The expected answer is every line of the material that contains the word "Color".

## [RECORDS TO PROCESS]
>>>
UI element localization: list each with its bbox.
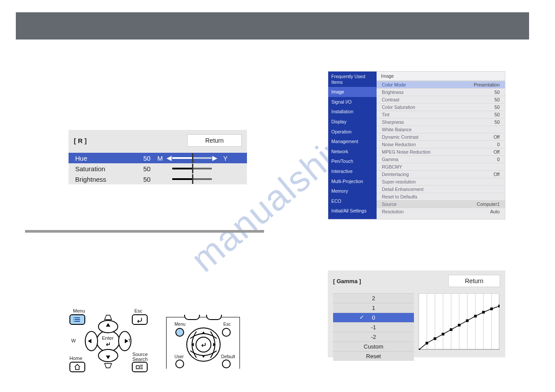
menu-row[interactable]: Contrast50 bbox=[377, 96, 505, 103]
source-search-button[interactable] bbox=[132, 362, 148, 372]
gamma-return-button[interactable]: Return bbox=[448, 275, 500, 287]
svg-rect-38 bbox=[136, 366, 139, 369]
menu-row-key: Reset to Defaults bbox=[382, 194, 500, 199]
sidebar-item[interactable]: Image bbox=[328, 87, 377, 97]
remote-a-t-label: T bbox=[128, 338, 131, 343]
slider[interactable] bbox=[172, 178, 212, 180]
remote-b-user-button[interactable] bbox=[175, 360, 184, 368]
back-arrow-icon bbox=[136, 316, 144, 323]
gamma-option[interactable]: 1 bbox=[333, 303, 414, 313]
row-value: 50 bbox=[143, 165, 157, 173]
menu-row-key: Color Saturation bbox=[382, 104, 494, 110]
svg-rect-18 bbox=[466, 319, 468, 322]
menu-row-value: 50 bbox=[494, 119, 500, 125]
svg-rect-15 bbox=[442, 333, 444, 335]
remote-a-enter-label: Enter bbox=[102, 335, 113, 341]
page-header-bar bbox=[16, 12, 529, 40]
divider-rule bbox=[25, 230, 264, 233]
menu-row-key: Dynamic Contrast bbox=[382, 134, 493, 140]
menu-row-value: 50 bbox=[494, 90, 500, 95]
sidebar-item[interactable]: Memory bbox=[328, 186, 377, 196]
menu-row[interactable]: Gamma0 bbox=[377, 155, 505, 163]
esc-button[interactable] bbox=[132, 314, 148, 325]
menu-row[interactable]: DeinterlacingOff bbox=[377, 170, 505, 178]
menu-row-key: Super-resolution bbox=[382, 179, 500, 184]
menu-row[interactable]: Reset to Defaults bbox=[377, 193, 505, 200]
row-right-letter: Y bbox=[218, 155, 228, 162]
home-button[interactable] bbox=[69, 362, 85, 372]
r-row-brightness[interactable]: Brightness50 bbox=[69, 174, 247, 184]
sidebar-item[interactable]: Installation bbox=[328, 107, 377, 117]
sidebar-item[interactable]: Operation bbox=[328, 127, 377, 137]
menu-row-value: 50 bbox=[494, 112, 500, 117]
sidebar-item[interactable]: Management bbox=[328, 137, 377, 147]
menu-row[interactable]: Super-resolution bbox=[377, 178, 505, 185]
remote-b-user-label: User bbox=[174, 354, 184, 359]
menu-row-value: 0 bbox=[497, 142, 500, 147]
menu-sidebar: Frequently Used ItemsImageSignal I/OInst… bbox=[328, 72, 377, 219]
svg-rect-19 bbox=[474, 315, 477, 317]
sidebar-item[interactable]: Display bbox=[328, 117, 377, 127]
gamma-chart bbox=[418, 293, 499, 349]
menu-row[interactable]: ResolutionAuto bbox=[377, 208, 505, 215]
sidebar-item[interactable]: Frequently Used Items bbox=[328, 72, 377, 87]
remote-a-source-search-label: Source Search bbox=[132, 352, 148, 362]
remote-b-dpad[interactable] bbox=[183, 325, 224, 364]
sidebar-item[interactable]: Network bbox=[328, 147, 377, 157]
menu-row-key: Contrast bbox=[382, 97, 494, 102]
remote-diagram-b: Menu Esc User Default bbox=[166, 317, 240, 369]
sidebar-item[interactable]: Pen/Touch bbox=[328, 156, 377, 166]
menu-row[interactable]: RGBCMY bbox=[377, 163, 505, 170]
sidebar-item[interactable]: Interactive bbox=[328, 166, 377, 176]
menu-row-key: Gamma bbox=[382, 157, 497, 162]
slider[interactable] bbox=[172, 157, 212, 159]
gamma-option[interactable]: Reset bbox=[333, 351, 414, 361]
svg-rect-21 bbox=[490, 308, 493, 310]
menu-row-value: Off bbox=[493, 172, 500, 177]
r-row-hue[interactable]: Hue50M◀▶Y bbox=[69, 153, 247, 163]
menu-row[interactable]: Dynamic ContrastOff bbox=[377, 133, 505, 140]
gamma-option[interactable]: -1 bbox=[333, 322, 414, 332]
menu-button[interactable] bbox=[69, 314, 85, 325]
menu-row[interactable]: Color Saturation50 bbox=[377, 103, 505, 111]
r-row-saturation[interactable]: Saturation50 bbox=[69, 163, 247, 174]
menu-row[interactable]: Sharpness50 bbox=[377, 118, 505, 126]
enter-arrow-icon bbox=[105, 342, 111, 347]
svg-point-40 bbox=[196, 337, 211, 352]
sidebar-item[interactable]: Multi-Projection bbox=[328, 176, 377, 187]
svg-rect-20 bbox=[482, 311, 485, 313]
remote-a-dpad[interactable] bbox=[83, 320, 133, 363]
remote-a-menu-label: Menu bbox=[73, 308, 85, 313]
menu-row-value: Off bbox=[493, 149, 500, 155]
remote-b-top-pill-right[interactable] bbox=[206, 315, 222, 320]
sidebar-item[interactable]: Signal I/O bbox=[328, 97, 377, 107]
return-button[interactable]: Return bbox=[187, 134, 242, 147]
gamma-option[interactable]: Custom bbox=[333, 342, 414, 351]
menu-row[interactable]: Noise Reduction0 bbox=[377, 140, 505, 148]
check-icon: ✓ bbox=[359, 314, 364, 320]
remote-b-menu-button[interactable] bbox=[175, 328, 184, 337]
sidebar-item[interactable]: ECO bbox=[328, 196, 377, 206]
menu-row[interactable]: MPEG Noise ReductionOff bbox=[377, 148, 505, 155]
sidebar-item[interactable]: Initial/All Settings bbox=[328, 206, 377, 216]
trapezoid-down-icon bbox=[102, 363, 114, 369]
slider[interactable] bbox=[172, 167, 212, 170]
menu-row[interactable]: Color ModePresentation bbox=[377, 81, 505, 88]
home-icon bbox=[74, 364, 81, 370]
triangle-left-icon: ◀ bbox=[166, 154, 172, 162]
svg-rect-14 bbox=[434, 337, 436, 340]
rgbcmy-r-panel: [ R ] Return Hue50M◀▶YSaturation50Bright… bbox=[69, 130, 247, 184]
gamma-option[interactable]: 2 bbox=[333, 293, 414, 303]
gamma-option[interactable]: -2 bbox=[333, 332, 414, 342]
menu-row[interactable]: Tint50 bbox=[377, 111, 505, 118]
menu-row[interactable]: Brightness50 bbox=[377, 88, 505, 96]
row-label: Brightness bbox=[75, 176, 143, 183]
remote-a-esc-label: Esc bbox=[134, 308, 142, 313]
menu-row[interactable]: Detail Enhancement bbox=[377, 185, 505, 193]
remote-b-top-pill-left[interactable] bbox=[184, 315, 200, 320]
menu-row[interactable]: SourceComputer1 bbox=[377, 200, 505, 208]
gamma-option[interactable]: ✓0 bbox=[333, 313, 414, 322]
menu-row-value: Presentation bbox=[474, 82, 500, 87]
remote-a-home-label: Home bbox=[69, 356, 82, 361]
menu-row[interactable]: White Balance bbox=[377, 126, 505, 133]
<<<
## [RESULT FOR THIS EXERCISE]
menu-row-key: Color Saturation bbox=[382, 104, 494, 110]
menu-row[interactable]: Color Saturation50 bbox=[377, 103, 505, 111]
menu-row[interactable]: Color ModePresentation bbox=[377, 81, 505, 88]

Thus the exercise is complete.